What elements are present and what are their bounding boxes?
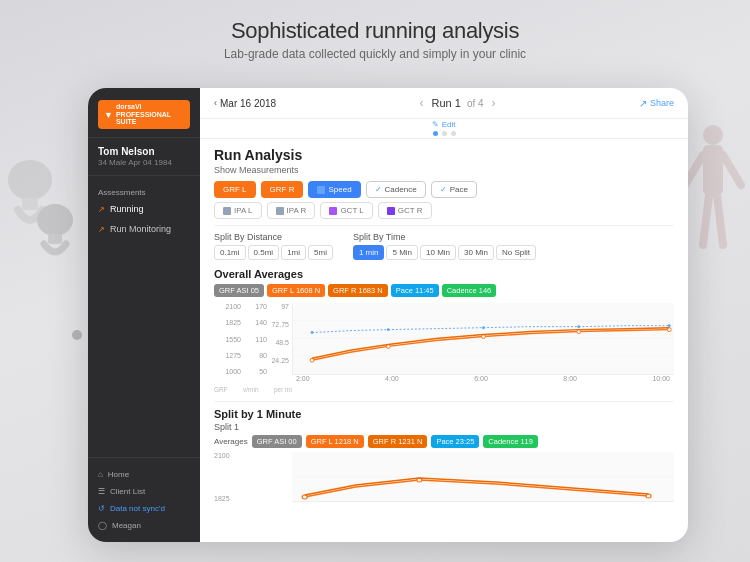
y-grf-1550: 1550 — [225, 336, 241, 343]
split-time-10min[interactable]: 10 Min — [420, 245, 456, 260]
split-dist-1mi[interactable]: 1mi — [281, 245, 306, 260]
header-edit-row: ✎ Edit — [200, 119, 688, 129]
split-time-1min[interactable]: 1 min — [353, 245, 385, 260]
filter-gct-l[interactable]: GCT L — [320, 202, 372, 219]
y-vmin-50: 50 — [259, 368, 267, 375]
unit-permi: per mi — [274, 386, 292, 393]
averages-badges: GRF ASI 05 GRF L 1608 N GRF R 1683 N Pac… — [214, 284, 674, 297]
top-text-section: Sophisticated running analysis Lab-grade… — [0, 18, 750, 61]
filter-speed[interactable]: Speed — [308, 181, 360, 198]
filter-grf-l[interactable]: GRF L — [214, 181, 256, 198]
svg-rect-1 — [22, 198, 38, 210]
split-mini-plot — [292, 452, 674, 502]
next-run-button[interactable]: › — [490, 96, 498, 110]
filter-grf-r[interactable]: GRF R — [261, 181, 304, 198]
svg-point-19 — [387, 328, 390, 331]
split-time-5min[interactable]: 5 Min — [386, 245, 418, 260]
split-mini-chart-area: 2100 1825 — [214, 452, 674, 502]
svg-point-4 — [703, 125, 723, 145]
gct-r-label: GCT R — [398, 206, 423, 215]
filter-ipa-l[interactable]: IPA L — [214, 202, 262, 219]
sidebar-user-profile[interactable]: ◯ Meagan — [98, 517, 190, 534]
split-time-30min[interactable]: 30 Min — [458, 245, 494, 260]
x-10min: 10:00 — [652, 375, 670, 393]
x-4min: 4:00 — [385, 375, 399, 393]
filter-ipa-r[interactable]: IPA R — [267, 202, 316, 219]
sidebar-item-run-monitoring-label: Run Monitoring — [110, 224, 171, 234]
split-1-label: Split 1 — [214, 422, 674, 432]
sidebar-user: Tom Nelson 34 Male Apr 04 1984 — [88, 138, 200, 176]
share-button[interactable]: ↗ Share — [639, 98, 674, 109]
split-time-options: 1 min 5 Min 10 Min 30 Min No Split — [353, 245, 536, 260]
y-vmin-170: 170 — [255, 303, 267, 310]
sidebar-bottom: ⌂ Home ☰ Client List ↺ Data not sync'd ◯… — [88, 457, 200, 542]
svg-point-13 — [310, 358, 314, 362]
chart-unit-labels: GRF v/min per mi — [214, 375, 292, 393]
client-list-label: Client List — [110, 487, 145, 496]
logo-name: dorsaVi — [116, 103, 184, 111]
page-title: Sophisticated running analysis — [0, 18, 750, 44]
sidebar-item-running-label: Running — [110, 204, 144, 214]
split-averages-prefix: Averages — [214, 437, 248, 446]
y-grf-1000: 1000 — [225, 368, 241, 375]
split-by-distance: Split By Distance 0.1mi 0.5mi 1mi 5mi — [214, 232, 333, 260]
sidebar-nav: Assessments ↗ Running ↗ Run Monitoring — [88, 176, 200, 457]
logo-text: dorsaVi PROFESSIONAL SUITE — [116, 103, 184, 126]
cadence-label: Cadence — [385, 185, 417, 194]
bg-dot — [72, 330, 82, 340]
sidebar-user-name: Tom Nelson — [98, 146, 190, 157]
badge-grf-asi: GRF ASI 05 — [214, 284, 264, 297]
unit-grf: GRF — [214, 386, 228, 393]
client-list-icon: ☰ — [98, 487, 105, 496]
sidebar-item-run-monitoring[interactable]: ↗ Run Monitoring — [88, 219, 200, 239]
filter-gct-r[interactable]: GCT R — [378, 202, 432, 219]
sidebar-home[interactable]: ⌂ Home — [98, 466, 190, 483]
back-button[interactable]: ‹ Mar 16 2018 — [214, 98, 276, 109]
svg-line-8 — [703, 195, 709, 245]
home-label: Home — [108, 470, 129, 479]
sidebar-item-running[interactable]: ↗ Running — [88, 199, 200, 219]
home-icon: ⌂ — [98, 470, 103, 479]
svg-point-18 — [311, 331, 314, 334]
share-label: Share — [650, 98, 674, 108]
y-grf-1825: 1825 — [225, 319, 241, 326]
svg-point-21 — [577, 325, 580, 328]
split-badge-grf-asi: GRF ASI 00 — [252, 435, 302, 448]
badge-cadence: Cadence 146 — [442, 284, 497, 297]
split-time-label: Split By Time — [353, 232, 536, 242]
y-vmin-140: 140 — [255, 319, 267, 326]
chart-svg — [293, 303, 674, 374]
filter-row-1: GRF L GRF R Speed ✓ Cadence ✓ Pace — [214, 181, 674, 198]
pace-label: Pace — [450, 185, 468, 194]
gct-l-label: GCT L — [340, 206, 363, 215]
svg-line-9 — [717, 195, 723, 245]
mini-y-2100: 2100 — [214, 452, 289, 459]
running-icon: ↗ — [98, 205, 105, 214]
prev-run-button[interactable]: ‹ — [418, 96, 426, 110]
x-2min: 2:00 — [296, 375, 310, 393]
split-badge-cadence: Cadence 119 — [483, 435, 538, 448]
grf-l-label: GRF L — [223, 185, 247, 194]
share-icon: ↗ — [639, 98, 647, 109]
filter-pace[interactable]: ✓ Pace — [431, 181, 477, 198]
filter-cadence[interactable]: ✓ Cadence — [366, 181, 426, 198]
svg-point-2 — [37, 204, 73, 236]
logo-box: ▼ dorsaVi PROFESSIONAL SUITE — [98, 100, 190, 129]
divider-2 — [214, 401, 674, 402]
sync-icon: ↺ — [98, 504, 105, 513]
y-vmin-110: 110 — [255, 336, 267, 343]
header-dots — [200, 129, 688, 138]
split-dist-5mi[interactable]: 5mi — [308, 245, 333, 260]
edit-button[interactable]: ✎ Edit — [432, 120, 455, 129]
mini-y-1825: 1825 — [214, 495, 289, 502]
split-badge-pace: Pace 23:25 — [431, 435, 479, 448]
y-permi-24: 24.25 — [271, 357, 289, 364]
split-dist-0.5mi[interactable]: 0.5mi — [248, 245, 280, 260]
badge-grf-r: GRF R 1683 N — [328, 284, 388, 297]
split-time-nosplit[interactable]: No Split — [496, 245, 536, 260]
split-dist-0.1mi[interactable]: 0.1mi — [214, 245, 246, 260]
run-monitoring-icon: ↗ — [98, 225, 105, 234]
y-permi-97: 97 — [281, 303, 289, 310]
sidebar-sync[interactable]: ↺ Data not sync'd — [98, 500, 190, 517]
sidebar-client-list[interactable]: ☰ Client List — [98, 483, 190, 500]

━━━━

§ Exercise prompt
Where an entry includes an image, skip the image and return everything else exactly.

§ Exercise result
What elements are present and what are their bounding boxes?
y-grf-1550: 1550 — [225, 336, 241, 343]
split-time-10min[interactable]: 10 Min — [420, 245, 456, 260]
split-dist-1mi[interactable]: 1mi — [281, 245, 306, 260]
header-edit-row: ✎ Edit — [200, 119, 688, 129]
split-time-1min[interactable]: 1 min — [353, 245, 385, 260]
filter-gct-l[interactable]: GCT L — [320, 202, 372, 219]
y-vmin-50: 50 — [259, 368, 267, 375]
unit-permi: per mi — [274, 386, 292, 393]
averages-badges: GRF ASI 05 GRF L 1608 N GRF R 1683 N Pac… — [214, 284, 674, 297]
top-text-section: Sophisticated running analysis Lab-grade… — [0, 18, 750, 61]
filter-speed[interactable]: Speed — [308, 181, 360, 198]
filter-grf-l[interactable]: GRF L — [214, 181, 256, 198]
svg-rect-1 — [22, 198, 38, 210]
split-mini-plot — [292, 452, 674, 502]
next-run-button[interactable]: › — [490, 96, 498, 110]
filter-grf-r[interactable]: GRF R — [261, 181, 304, 198]
svg-point-19 — [387, 328, 390, 331]
split-time-5min[interactable]: 5 Min — [386, 245, 418, 260]
split-mini-chart-area: 2100 1825 — [214, 452, 674, 502]
svg-point-4 — [703, 125, 723, 145]
gct-r-label: GCT R — [398, 206, 423, 215]
filter-ipa-l[interactable]: IPA L — [214, 202, 262, 219]
sidebar-user-profile[interactable]: ◯ Meagan — [98, 517, 190, 534]
split-time-30min[interactable]: 30 Min — [458, 245, 494, 260]
x-10min: 10:00 — [652, 375, 670, 393]
x-4min: 4:00 — [385, 375, 399, 393]
filter-ipa-r[interactable]: IPA R — [267, 202, 316, 219]
sidebar-item-run-monitoring-label: Run Monitoring — [110, 224, 171, 234]
split-1-label: Split 1 — [214, 422, 674, 432]
sidebar-user: Tom Nelson 34 Male Apr 04 1984 — [88, 138, 200, 176]
share-button[interactable]: ↗ Share — [639, 98, 674, 109]
split-time-options: 1 min 5 Min 10 Min 30 Min No Split — [353, 245, 536, 260]
y-vmin-170: 170 — [255, 303, 267, 310]
sidebar-bottom: ⌂ Home ☰ Client List ↺ Data not sync'd ◯… — [88, 457, 200, 542]
svg-point-13 — [310, 358, 314, 362]
chart-unit-labels: GRF v/min per mi — [214, 375, 292, 393]
client-list-label: Client List — [110, 487, 145, 496]
logo-name: dorsaVi — [116, 103, 184, 111]
page-title: Sophisticated running analysis — [0, 18, 750, 44]
sidebar-item-running-label: Running — [110, 204, 144, 214]
split-averages-prefix: Averages — [214, 437, 248, 446]
y-grf-1000: 1000 — [225, 368, 241, 375]
split-by-distance: Split By Distance 0.1mi 0.5mi 1mi 5mi — [214, 232, 333, 260]
sidebar-nav: Assessments ↗ Running ↗ Run Monitoring — [88, 176, 200, 457]
logo-text: dorsaVi PROFESSIONAL SUITE — [116, 103, 184, 126]
cadence-label: Cadence — [385, 185, 417, 194]
bg-dot — [72, 330, 82, 340]
sidebar-user-name: Tom Nelson — [98, 146, 190, 157]
badge-grf-asi: GRF ASI 05 — [214, 284, 264, 297]
unit-grf: GRF — [214, 386, 228, 393]
client-list-icon: ☰ — [98, 487, 105, 496]
sidebar-item-run-monitoring[interactable]: ↗ Run Monitoring — [88, 219, 200, 239]
filter-gct-r[interactable]: GCT R — [378, 202, 432, 219]
sidebar-home[interactable]: ⌂ Home — [98, 466, 190, 483]
back-button[interactable]: ‹ Mar 16 2018 — [214, 98, 276, 109]
svg-line-8 — [703, 195, 709, 245]
home-label: Home — [108, 470, 129, 479]
sidebar-item-running[interactable]: ↗ Running — [88, 199, 200, 219]
home-icon: ⌂ — [98, 470, 103, 479]
svg-point-18 — [311, 331, 314, 334]
share-label: Share — [650, 98, 674, 108]
y-grf-1825: 1825 — [225, 319, 241, 326]
svg-point-21 — [577, 325, 580, 328]
split-badge-grf-asi: GRF ASI 00 — [252, 435, 302, 448]
badge-cadence: Cadence 146 — [442, 284, 497, 297]
split-time-label: Split By Time — [353, 232, 536, 242]
y-vmin-140: 140 — [255, 319, 267, 326]
chart-svg — [293, 303, 674, 374]
filter-row-1: GRF L GRF R Speed ✓ Cadence ✓ Pace — [214, 181, 674, 198]
pace-label: Pace — [450, 185, 468, 194]
gct-l-label: GCT L — [340, 206, 363, 215]
svg-line-9 — [717, 195, 723, 245]
mini-y-2100: 2100 — [214, 452, 289, 459]
running-icon: ↗ — [98, 205, 105, 214]
prev-run-button[interactable]: ‹ — [418, 96, 426, 110]
x-2min: 2:00 — [296, 375, 310, 393]
split-badge-cadence: Cadence 119 — [483, 435, 538, 448]
grf-l-label: GRF L — [223, 185, 247, 194]
share-icon: ↗ — [639, 98, 647, 109]
filter-pace[interactable]: ✓ Pace — [431, 181, 477, 198]
filter-cadence[interactable]: ✓ Cadence — [366, 181, 426, 198]
svg-point-2 — [37, 204, 73, 236]
logo-box: ▼ dorsaVi PROFESSIONAL SUITE — [98, 100, 190, 129]
divider-2 — [214, 401, 674, 402]
sync-icon: ↺ — [98, 504, 105, 513]
y-vmin-110: 110 — [255, 336, 267, 343]
header-dots — [200, 129, 688, 138]
split-dist-5mi[interactable]: 5mi — [308, 245, 333, 260]
edit-button[interactable]: ✎ Edit — [432, 120, 455, 129]
mini-y-1825: 1825 — [214, 495, 289, 502]
split-badge-pace: Pace 23:25 — [431, 435, 479, 448]
y-permi-24: 24.25 — [271, 357, 289, 364]
split-dist-0.5mi[interactable]: 0.5mi — [248, 245, 280, 260]
badge-grf-r: GRF R 1683 N — [328, 284, 388, 297]
split-time-nosplit[interactable]: No Split — [496, 245, 536, 260]
split-dist-0.1mi[interactable]: 0.1mi — [214, 245, 246, 260]
run-monitoring-icon: ↗ — [98, 225, 105, 234]
y-permi-97: 97 — [281, 303, 289, 310]
sidebar-sync[interactable]: ↺ Data not sync'd — [98, 500, 190, 517]
sidebar-client-list[interactable]: ☰ Client List — [98, 483, 190, 500]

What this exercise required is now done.